Une stratégie commerciale et militaire alignée sur les défis sécuritaires maliens

L’essor des relations entre la Turquie et le Mali ne relève pas du hasard, mais d’une approche méthodique, passée sous les radars médiatiques. Alors que certains partenaires historiques du Mali, notamment occidentaux, réduisaient leur engagement, Ankara a saisi l’opportunité pour occuper ce vide. Les autorités maliennes, confrontées à une insurrection persistante et à la nécessité de moderniser leurs forces armées, ont trouvé en la Turquie un allié perçu comme fiable et peu interventionniste.

Le virage dans la nature des échanges est révélateur : depuis 2024, les équipements militaires, en particulier les armes et les munitions, ont détrôné les produits manufacturés au sommet des exportations turques vers Bamako. Cette évolution coïncide avec la refonte des Forces armées maliennes (FAMa), dont les besoins en réarmement se sont intensifiés dans un contexte de menaces djihadistes en constante mutation.

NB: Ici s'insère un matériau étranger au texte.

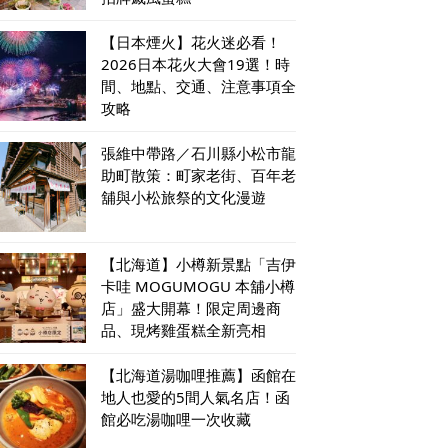
【日本煙火】花火迷必看！
2026日本花火大會19選！時
間、地點、交通、注意事項全
攻略
張維中帶路／石川縣小松市龍
助町散策：町家老街、百年老
舖與小松旅祭的文化漫遊
【北海道】小樽新景點「吉伊
卡哇 MOGUMOGU 本舖小樽
店」盛大開幕！限定周邊商
品、現烤雞蛋糕全新亮相
【北海道湯咖哩推薦】函館在
地人也愛的5間人氣名店！函
館必吃湯咖哩一次收藏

Les drones Bayraktar, symbole d’une coopération militaire stratégique

L’un des piliers de cette coopération réside dans l’acquisition par le Mali de drones de combat turcs, produits par le groupe Baykar. Ces appareils, déjà déployés avec succès dans d’autres conflits comme la Libye ou l’Ukraine, offrent au Mali un avantage opérationnel décisif face à des groupes armés aux tactiques mobiles et dispersées. Avec un territoire deux fois plus vaste que la France métropolitaine, Bamako mise sur ces technologies pour renforcer sa capacité de surveillance et de frappe.

Au-delà de l’aspect purement militaire, cette collaboration s’inscrit dans une logique de soft power. Contrairement à la Russie, dont l’influence passe par des engagements opérationnels directs, la Turquie privilégie une approche discrète et multisectorielle. Elle investit également dans des domaines comme la construction, l’aéronautique civile, l’éducation religieuse via la Fondation Maarif, ou encore la logistique. Cette stratégie lui permet d’éviter l’image d’un partenaire opportuniste et de construire une relation pérenne.

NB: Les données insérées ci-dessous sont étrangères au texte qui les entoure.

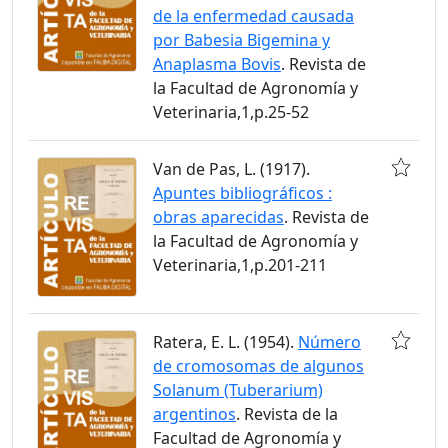
de la enfermedad causada
por Babesia Bigemina y
Anaplasma Bovis
. Revista de
la Facultad de Agronomía y
Veterinaria,1,p.25-52
Van de Pas, L. (1917).
Apuntes bibliográficos :
obras aparecidas
. Revista de
la Facultad de Agronomía y
Veterinaria,1,p.201-211
Ratera, E. L. (1954).
Número
de cromosomas de algunos
Solanum (Tuberarium)
argentinos
. Revista de la
Facultad de Agronomía y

Une diplomatie flexible face aux tensions régionales

La particularité de l’approche turque réside dans sa capacité à naviguer entre des acteurs aux intérêts divergents. Tout en développant ses liens avec les juntes de l’Alliance des États du Sahel (AES), Ankara maintient des canaux de dialogue avec les pays de la Cédéao, dont elle reste géographiquement et économiquement proche. Cette souplesse contraste avec les positions plus rigides adoptées par les puissances européennes, contraintes de se positionner clairement depuis les récentes transitions politiques au Sahel.

Cependant, cette relation asymétrique soulève des questions sur sa durabilité. Le Mali exporte principalement des matières premières agricoles vers la Turquie, tandis qu’il importe des équipements industriels, des matériaux de construction et désormais des armements. Ce déséquilibre économique pourrait, à terme, peser sur les finances maliennes, déjà sollicitées par l’effort de guerre et les dépenses sociales.

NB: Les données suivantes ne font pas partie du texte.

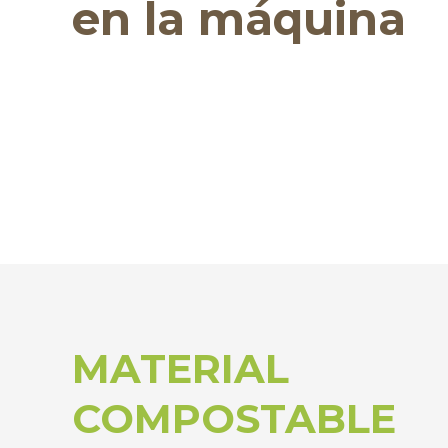
en la máquina
MATERIAL
COMPOSTABLE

Malgré cela, la présence turque au Mali dépasse le cadre commercial. En se positionnant comme un partenaire industriel, militaire et éducatif, Ankara construit une influence difficile à contester. Pour Bamako, cette diversification représente un atout face à une dépendance accrue vis-à-vis de Moscou, tout en évitant les contraintes politiques souvent associées aux partenariats occidentaux. Cette stratégie d’influence discrète s’affirme désormais comme un pilier de la nouvelle architecture des alliances au Sahel.